Hirayama, A., Kami, K., Sugimoto, M., Sugawara, M., Toki, N., Onozuka, H., Kinoshita, T., Saito, N., Ochiai, A., Tomita, M., Esumi, H. and Soga, T.Quantitative Metabolome Profiling of Colon and Stomach Cancer Microenvironment by Capillary Electrophoresis Time-of-Flight Mass Spectrometry. Cancer Res., 69(11), 4918-4925.

 がん細胞が,比較的酸素濃度が高い条件下においても,主に酸素を使わない解糖系によってエネルギー産生を行う現象はワーバーグ効果と呼ばれ,これまでに様々な がん種において観察されている.また,がん細胞は活発な増殖のために多量のグルコースを必要とし,近年のPET診断はまさにこの特性を利用した診断技術である.しかし,一部のがん種においては血流が乏しいために,慢性的な低酸素や極度の栄養不足状態にありながら生存・増殖していることが知られている.つまり,このような がん細胞におけるエネルギー産生は大量のグルコースを必要とする解糖系の亢進だけで説明することは難しく,血流量が多い栄養的に恵まれた環境下で増殖する がん種とは異なったエネルギー代謝を行っている可能性がある.そこで今回,平山研究員らのグループは,キャピラリー電気泳動-飛行時間型質量分析計(CE-TOFMS)を用いたメタボローム測定により,大腸がんおよび胃がん患者から採取した がん組織および正常組織の代謝物質を一斉分析し,がん組織のエネルギー産生のメカニズムに迫った.

 その結果,CE-TOFMSを用いたメタボローム測定によって,16名の大腸がん患者と12名の胃がん患者の腫瘍組織中からそれぞれ平均877種類,1142種類の代謝物質由来のピークを得た(図1).これらの代謝物に関しては標準物質を用いて各サンプルの1 g臓器中の定量値を算出し,全サンプルの平均値をグラフに記載した.なおグルコースに関しては,液体クロマトグラフ-質量分析装置(LC-MS)を用いて定量値を算出した.

 まず,腫瘍組織中のグルコース量は,正常組織中の量に比べて大腸がんで約1/10,胃がんでは約1/3程度であった.一方で,解糖系の中間物質量は非腫瘍組織と比べて同等かそれ以上であり,さらに解糖系の最終産物である乳酸量は両腫瘍組織中において有意に高かった.このことは,ワーバーグが報告した がんの培養細胞の実験で得た結果と一致しており,ヒトのがん組織でも解糖系が亢進していることが示唆された.

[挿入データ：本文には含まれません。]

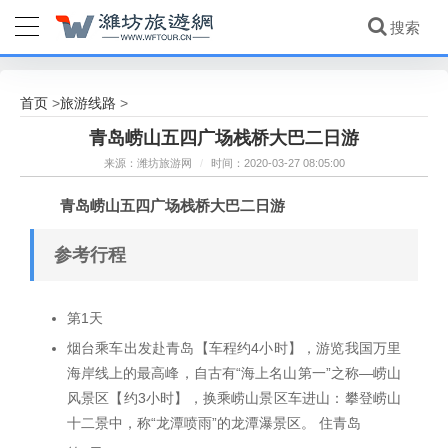
首页
旅游线路
>
>
青岛崂山五四广场栈桥大巴二日游
来源：潍坊旅游网
/
时间：2020-03-27 08:05:00
青岛崂山五四广场栈桥大巴二日游
参考行程
第1天
烟台乘车出发赴青岛【车程约4小时】，游览我国万里
海岸线上的最高峰，自古有“海上名山第一”之称—崂山
风景区【约3小时】，换乘崂山景区车进山：攀登崂山
十二景中，称“龙潭喷雨”的龙潭瀑景区。 住青岛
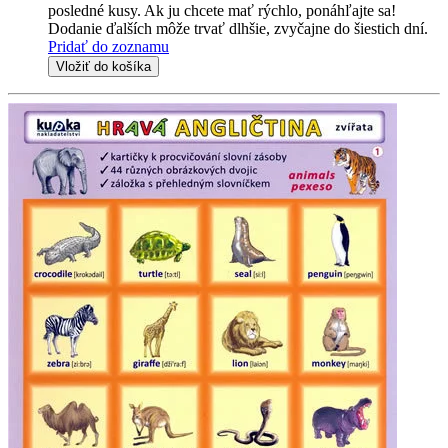
posledné kusy. Ak ju chcete mať rýchlo, ponáhľajte sa!
Dodanie ďalších môže trvať dlhšie, zvyčajne do šiestich dní.
Pridať do zoznamu
Vložiť do košíka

 今回新たに明らかになったのは,クエン酸回路の代謝中間体である.胃では正常組織,がん組織ともクエン酸回路の代謝中間体は一定量存在している.しかし大腸ではどちらの組織でもクエン酸回路前半の代謝物(クエン酸からサクシニルCoAまで)がほとんど検出されておらず,ATP量も極めて低い.大腸の酸素分圧は胃のそれに比べて5分の1程度と報告されており,大腸では正常組織も がん組織も酸素を必要とする酸化的リン酸化反応はほとんど行われていないのではないかと推測される.

 不思議なことに,特に大腸の がん組織では,クエン酸回路の後半部分の代謝物(コハク酸,フマル酸,リンゴ酸)が有意に増加していた.古くから嫌気性微生物や回虫などの寄生虫や二枚貝の一部では,嫌気的条件下でフマル酸呼吸と呼ばれる代謝によってATP産生が行われることが知られている.大腸がん組織ではコハク酸が蓄積しており,嫌気性条件下での回虫の代謝パターンと類似していた.

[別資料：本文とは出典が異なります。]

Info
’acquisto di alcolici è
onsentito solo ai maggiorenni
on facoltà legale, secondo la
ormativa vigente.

 仮に大腸がんはフマル酸呼吸を行うとしても,それに必要なフマル酸はどこから供給されるのかという疑問が残る.図示していないが,今回の測定で得られたアミノ酸及びヌクレオチドの量を比較した結果,どちらのがん種においても,グルタミン以外のすべてのアミノ酸が有意に増加していた.血管新生が不十分な がん組織では,血液からのアミノ酸の供給も不足していると考えられるため,このアミノ酸の増加は不思議である.人体内で合成できない必須アミノ酸も増加していること,コラーゲンの分解によって特異的に生成されることが知られているヒドロキシプロリンが増加していることから,平山氏らは,オートファジーと呼ばれる細胞内のタンパク質分解機構によってアミノ酸ががん組織に供給されているのではないかという仮説を立てた.つまり,がん組織ではコラーゲンなどの周囲のたんぱく質を積極的に分解し,ATP産生を行うための前駆体としてアミノ酸を取り入れているのだろう.

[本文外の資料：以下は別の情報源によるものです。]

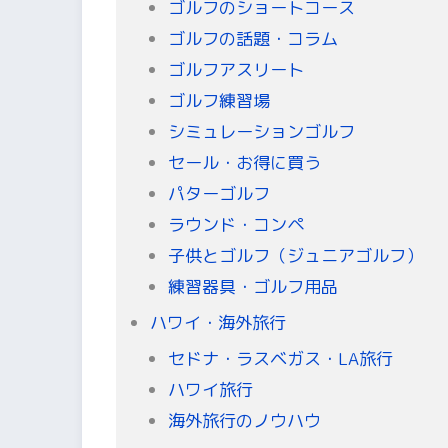
ゴルフのショートコース
ゴルフの話題・コラム
ゴルフアスリート
ゴルフ練習場
シミュレーションゴルフ
セール・お得に買う
パターゴルフ
ラウンド・コンペ
子供とゴルフ（ジュニアゴルフ）
練習器具・ゴルフ用品
ハワイ・海外旅行
セドナ・ラスベガス・LA旅行
ハワイ旅行
海外旅行のノウハウ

 今回のようにヒト体内の代謝物質量を計測するには,個人の生活環境の違いを考慮に入れてサンプルの選定に注意を払う必要がある.今回用いたサンプルは,一人の患者から手術で摘出した部位のうち腫瘍組織と正常組織をペアでとってきたものであり,そのような個人差の影響をある程度軽減することができる.これにより,代謝の違いをよりはっきり見ることができた.

 今後の展望としては,より多くのがん組織で同じ研究を行うことで,各種のがんの代謝の違いをより体系的に捉え,代謝の違いをベースにした抗がん剤等の開発が可能になるのではないだろうかと平山氏は語る.今後の活躍に期待したい.


Image

図.
中心炭素代謝(解糖系,ペントースリン酸回路,クエン酸回路のエネルギー代謝経路)に関わる代謝中間体の変動を代謝経路上にマッピングした結果.
各代謝物は組織1g中の物質量(nmol/g tissue)で表示している.